Maggie suspiró y dijo:

– ¿Estás ofendido porque te dije que te metieras en tus asuntos?

– En absoluto -contestó Ingram-. Enojado o aburrido, quizá, pero no ofendido.

– ¿Qué quieres? ¿Que te pida disculpas? Está bien. Me siento cansada, estoy muy estresada y no estoy de muy buen humor, pero te pido disculpas, si eso es lo que quieres.

Pero sus palabras no sirvieron de nada, porque lo único que oyó fue el ruido de la puerta trasera cerrándose detrás del policía.

El inspector llevaba tanto rato callado que William Sumner cada vez estaba más nervioso.

– Ya está -insistió-. Eso demuestra que yo no pude ahogarla ¿no? -Le temblaba un párpado, lo cual le daba un aspecto ridículo-. No entiendo por qué soltó a Steven Harding si la agente Griffiths dijo que lo habían visto hablando con Kate delante de Tesco's el sábado por la mañana.

Griffiths deberá aprender a tener la boca cerrada, pensó Galbraith con enojo, aunque no la culpaba por su indiscreción. Sumner era lo bastante listo para leer entre líneas en los artículos del periódico que hablaban de un joven actor de Lymington al que habían detenido para interrogarlo, y para sonsacarle información a la agente.

– Sólo hablaron un momento -aclaró-, y después cada uno siguió su camino. Luego Kate habló con un par de dependientes, pero Harding ya no estaba con ella.

– De todos modos, no fui yo -dijo Sumner sin dejar de parpadear-. Y eso significa que hay alguien más a quien usted todavía no ha encontrado.

– Sí, ése es otro punto de vista, desde luego. -Galbraith cogió la fotografía enmarcada de Kate que había en la mesa-. El problema es que muchas veces las apariencias engañan. Es el caso de Kate, por ejemplo. ¿Ve esto? -Le enseñó la fotografía-. La primera impresión que uno tiene de ella es que no ha roto un plato en su vida, pero cuando empiezas a conocerla comprendes que esa primera impresión era errónea. Le diré lo que sé de Kate. -Enumeró los puntos con los dedos-: Le gustaba el dinero y no le importaba lo que tuviera que hacer para conseguirlo. Manipulaba a la gente para lograr sus propósitos. A veces era cruel. Mentía cuando era necesario. Buscaba ascender socialmente y ser aceptada en un entorno que admiraba, y el sexo era su mejor arma para conseguirlo. La única persona a la que no logró manipular fue su madre, así que optó por alejarse de su influencia. -Miró a Sumner con expresión de lástima-. ¿Cuánto tardó en darse cuenta de que su esposa le había tomado el pelo, William?

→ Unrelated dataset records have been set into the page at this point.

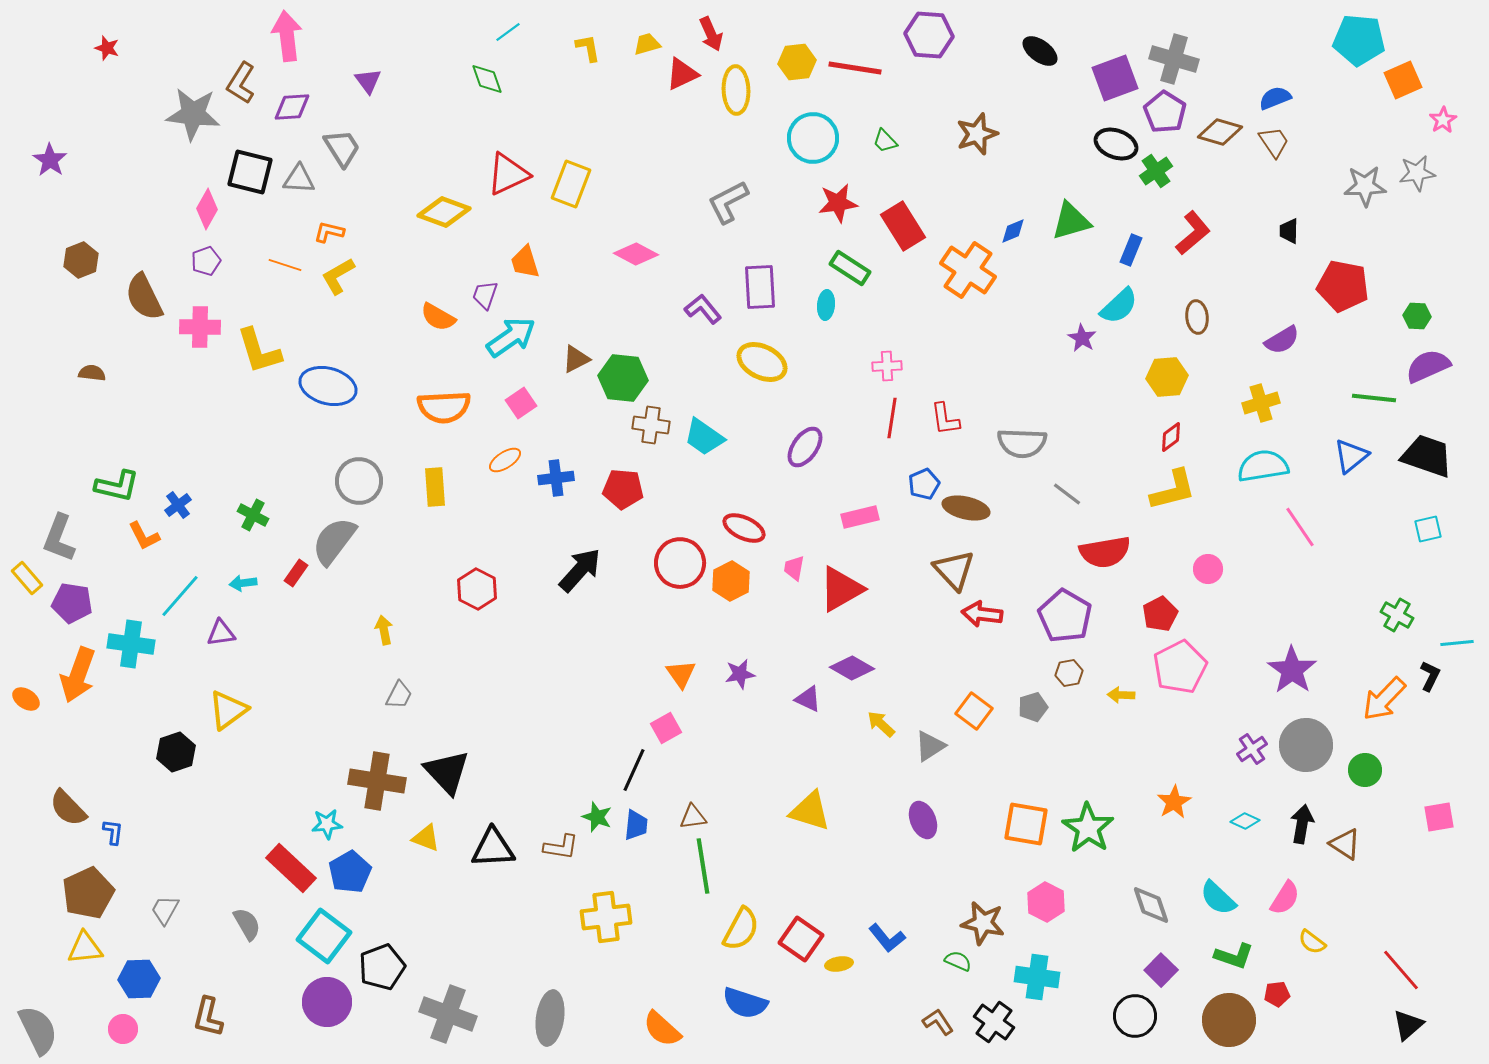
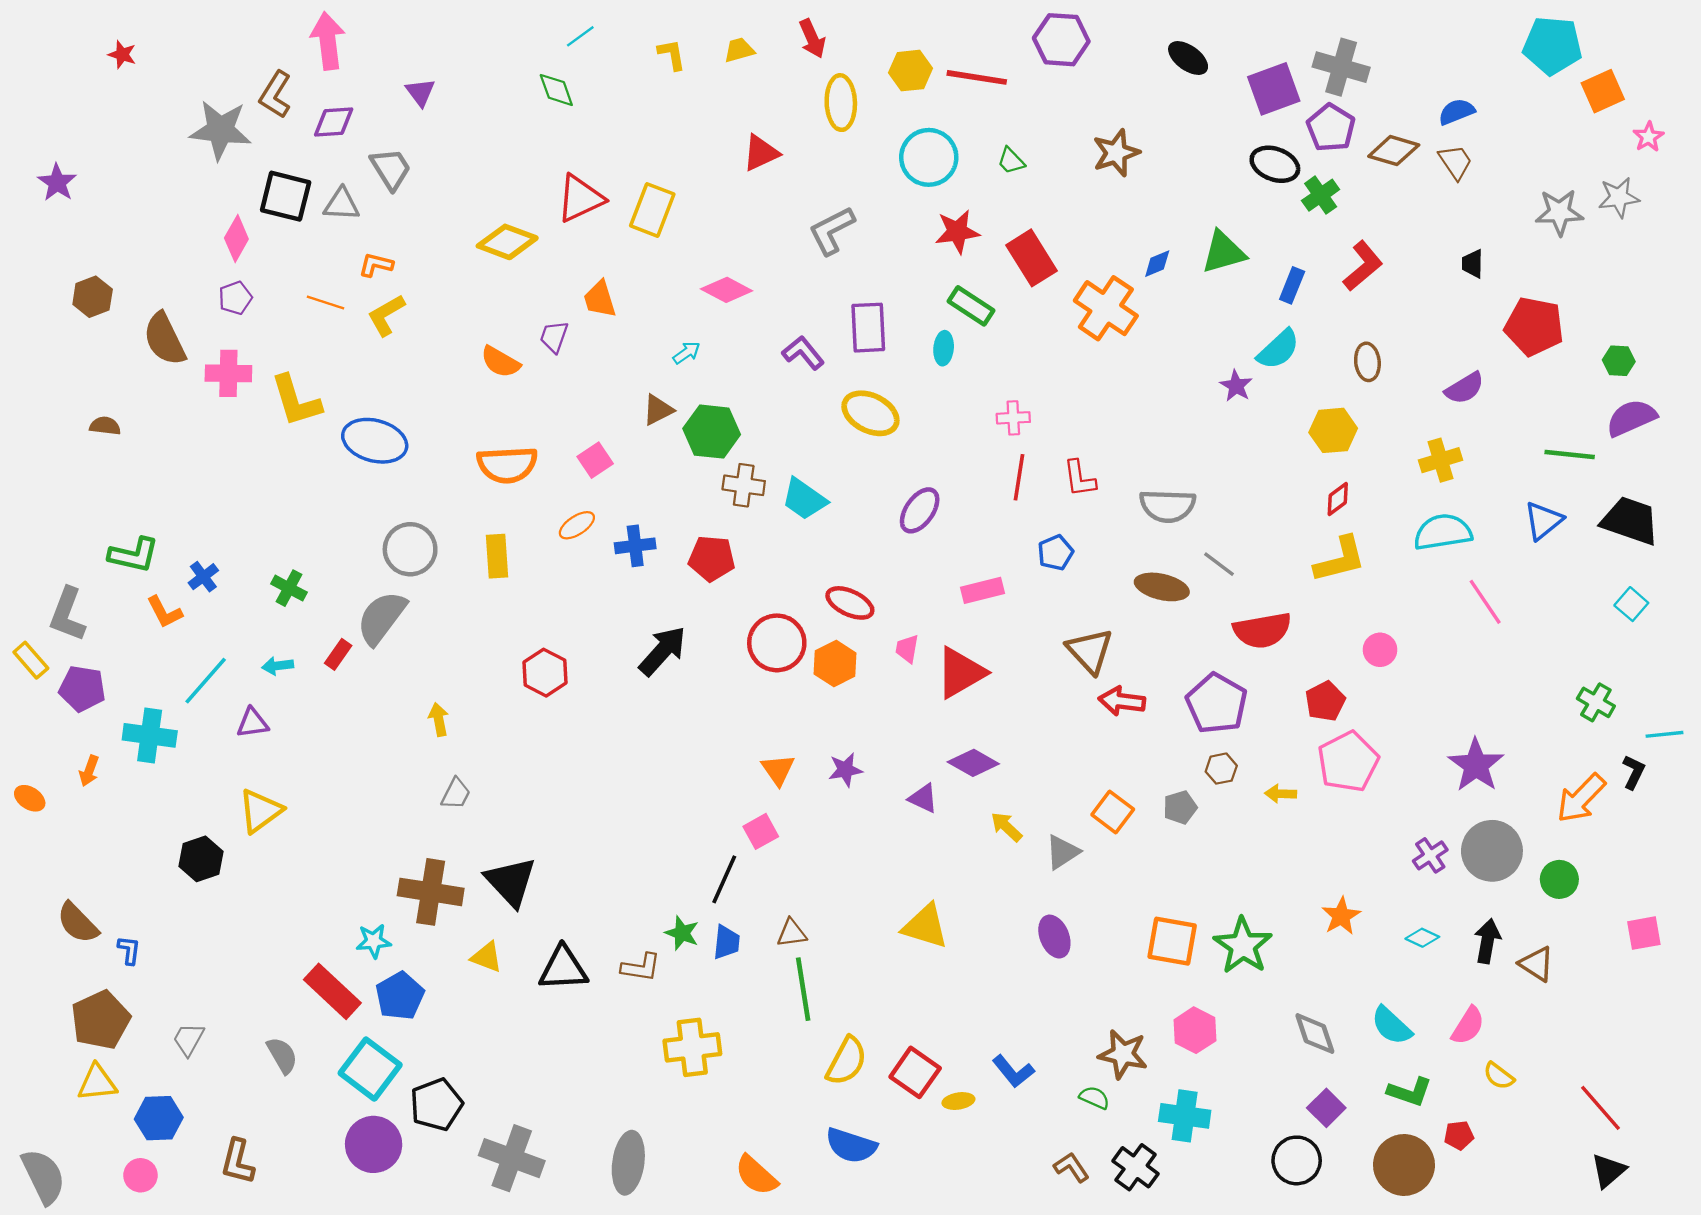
red triangle: (682, 74) -> (761, 153), moved
cyan arrow: (511, 337) -> (687, 353), moved, size x0.5
brown ellipse: (966, 508) -> (1162, 587), moved
cyan square: (1428, 529) -> (1631, 604), turned -36
orange arrow: (78, 675) -> (89, 771), size x0.5

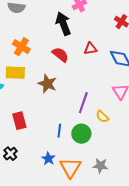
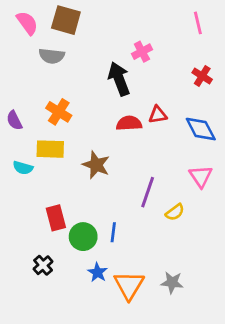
red semicircle: (60, 55) -> (129, 123), moved, turned -42
yellow semicircle: (102, 117) -> (175, 212), turned -80
green circle: (81, 134) -> (83, 237), moved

– Veo que ha estado hablando con la agente Griffiths.

– Y no sólo con ella.

– Me puso furioso, y dije cosas que habría preferido no decir.

Galbraith sacudió la cabeza.

– La opinión que tenía su madre de su matrimonio no era muy diferente -señaló-. Quizás ella no empleara las expresiones «casera» o «pensión barata», pero de todos modos describió una relación muy poco satisfactoria. Otros la han descrito como una relación desdichada, basada en el sexo, fría y aburrida. ¿Son acertadas esas opiniones?

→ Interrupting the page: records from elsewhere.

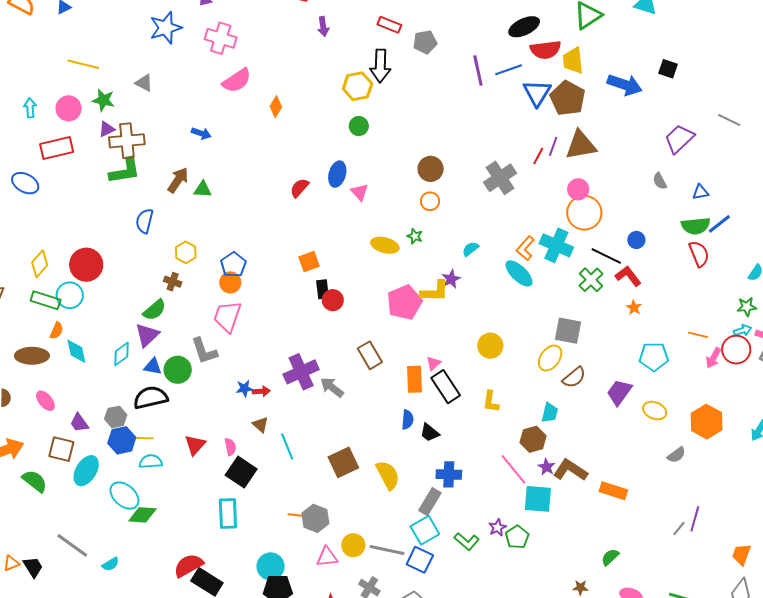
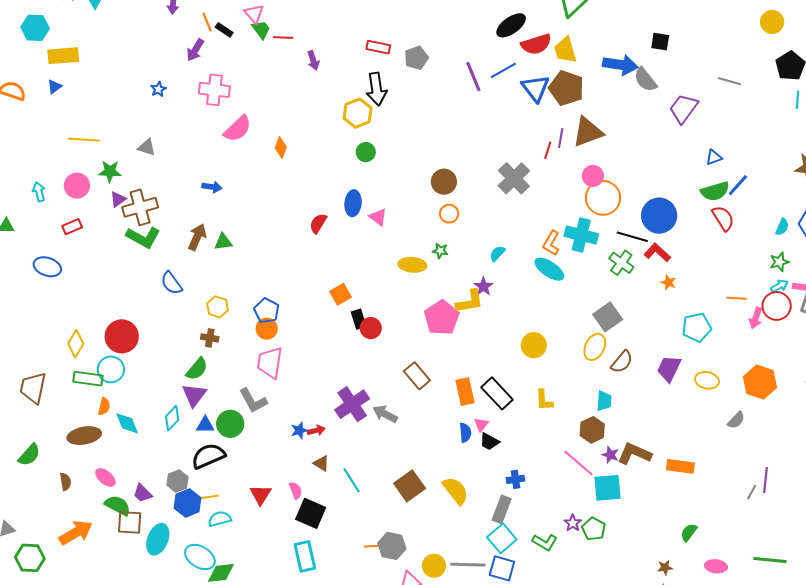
blue star: (166, 28) -> (158, 89), size x0.5
red rectangle: (57, 148) -> (72, 227), size x0.6
green L-shape: (125, 171) -> (143, 237), turned 48
gray semicircle: (660, 181) -> (645, 80), moved, size x1.5
blue semicircle: (144, 221) -> (171, 283), turned -40
blue circle: (636, 240) -> (659, 216), size x2.0
gray square: (568, 331) -> (608, 317), turned -36
pink triangle: (433, 363) -> (481, 425), moved
blue cross: (449, 474) -> (515, 479), size x0.7
green semicircle: (35, 481) -> (118, 505), moved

Sumner se apretó la nariz con el índice y el pulgar.

– Nadie mata a su esposa porque se aburra con ella -murmuró.

A Galbraith volvió a sorprenderle su inocencia. El aburrimiento era precisamente el motivo por el que la mayoría de los maridos mataban a sus esposas. Quizá lo enmascaraban alegando provocación o celos, pero el verdadero motivo era el deseo de algo diferente, aunque esa diferencia fuera simplemente una evasión.

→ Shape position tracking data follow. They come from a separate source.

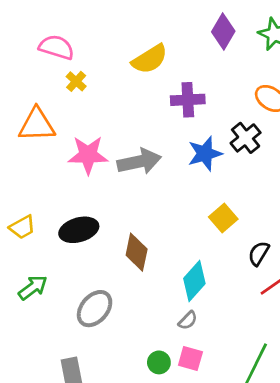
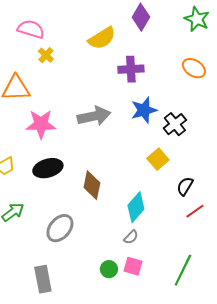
purple diamond: (223, 32) -> (141, 17), moved
black cross: (246, 138) -> (175, 124), moved
pink star: (88, 155) -> (41, 124), moved

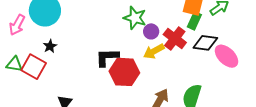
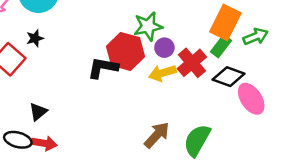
green star: (135, 18) -> (148, 26), turned 30
red hexagon: (124, 72) -> (125, 51), moved

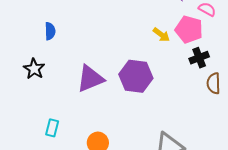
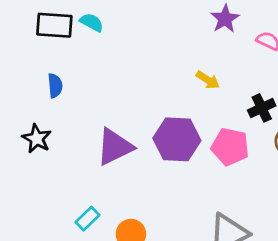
pink pentagon: (189, 29) -> (230, 147), moved
cyan rectangle: (52, 128) -> (87, 219), moved, turned 36

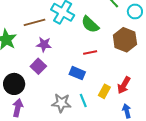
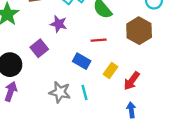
purple star: (44, 45) -> (59, 24), moved
yellow rectangle: (104, 91) -> (111, 70), moved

– Según tengo entendido, no se trataba de aburrimiento, sino de que usted daba por hecho que Kate siempre estaría a su lado. Y eso me interesa. Verá, me pregunto qué haría un hombre como usted si su mujer decidiera de pronto que ya no quería seguir las reglas del juego.

Sumner lo miró con desdén.

– No sé de qué me está hablando.

– O si usted hubiera descubierto que aquello que daba por hecho no era cierto -añadió Galbraith sin inmutarse-. Como su paternidad, por ejemplo.